El taxi de Ramón el de “Chuchina” nos trasladó a la estación de Baeza, el lugar más cercano donde llegaba el tren. Emprendí esa aventura acompañada de mi padre. Con nosotros iban otras dos personas: al mayor le llamaban Francisco el de "El Chatillo". Una de sus hijas era muy amiga mía, pero ella se quedaba en el pueblo con su madre y su hermana, hasta que el padre encontrara trabajo y vivienda. El otro, era un muchacho algo más joven que yo, de la familia de los Valdivia. No recuerdo nada más sobre él y tampoco tengo ni idea de por dónde anda.
El castillo de Bedmar |
Yo acababa de cumplir los quince años y dejaba atrás el paisaje que me vio crecer y que tardé en descubrir: Sierra Mágina. Las calles empedradas de la Carrera; el llano, en la parte alta de El Terrero, lugar de mis juegos y correrías infantiles, bajo la mirada atenta y escrutadora de mi abuela, que no me quitaba ojo de encima; eso sí, siempre con su labor en las manos. Adiós al viejo castillo; una imagen que era algo así como la seña de identidad del pueblo. Todo lo que hasta ese momento había tenido valor para mí, lo iba a perder: mi madre, mis abuelos, mis primas, mis amigas, mi hermanilla, a la que desde pequeña aprendí a cuidar y proteger… Mi mundo estaba a punto de ser engullido por ese otro del que sabía bien poco, casi nada: Barcelona.
Bedmar en los años 50 |
Mi memoria no alcanza a recordar muchos detalles sobre cómo eran los vagones; quizás pudiera hacer literatura y recrearlos, diciendo que sus asientos eran de madera, que tenían unos departamentos, donde los viajeros intercambiaban todo tipo de viandas y conversaciones, e intentaban de vez en cuando echar una cabezadita, para aliviar el cansancio.

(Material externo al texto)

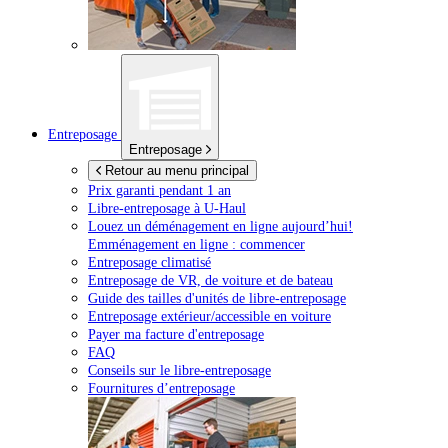
Entreposage
Entreposage
Retour au menu principal
Prix garanti pendant 1 an
Libre-entreposage à
U-Haul
Louez un déménagement en ligne aujourd’hui!
Emménagement en ligne : commencer
Entreposage climatisé
Entreposage de VR, de voiture et de bateau
Guide des tailles d'unités de libre-entreposage
Entreposage extérieur/accessible en voiture
Payer ma facture d'entreposage
FAQ
Conseils sur le libre-entreposage
Fournitures d’entreposage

Pero no, lo único que sí recuerdo con claridad y debo contar es que, las veinticuatro horas que duró el viaje, transcurrieron en el descansillo de uno de los vagones, sentados sobre las humildes maletas de madera o de cartón, cuando no, encima de los bultos, bolsas, mantas y demás bártulos, con los que nos marchábamos a la ciudad.
El Sevillano |
Mis tíos ya llevaban tres años viviendo en la ciudad y nos acogerían en su casa, hasta que mi padre pudiera alquilar una vivienda para todos. Sólo entonces mi madre, mi hermano, a punto de acabar sus estudios, y la pequeña de la casa, se reunirían con nosotros. Mientras tanto, mi padre y yo íbamos abriendo camino en la ciudad. No sé quién cuidaba a quien, esa es la verdad, porque de pronto me convertí en ama de casa, ya que los hombres en aquella época no se acercaban a la cocina y ni se acordaban de que había que lavar la ropa o hacer la cama. El día 17 de abril de 1966, sobre las 10 de la noche, llegamos a la Estación de Francia. Nos dirigimos, en taxi, hacia el barrio donde vivían mis tíos. En el trayecto, el corazón saltaba dentro de mi pecho, no precisamente de gozo, sino por la incertidumbre, el desasosiego y el miedo que aquella situación me causaba. Me enfrentaba a una nueva vida, pero con un nada desdeñable agravante: ya no tenía a mi madre para marcarme el camino y para cuidar de mí. Creo que en esos primeros momentos no fui consciente de la gran pérdida que suponía para mí lo que dejaba atrás; tal vez porque era muy joven y tenía delante un mundo, que, por un lado, me asustaba, pero que por otro, me atraía y estaba lleno de promesas y posibilidades. Tenía que aprovecharlo.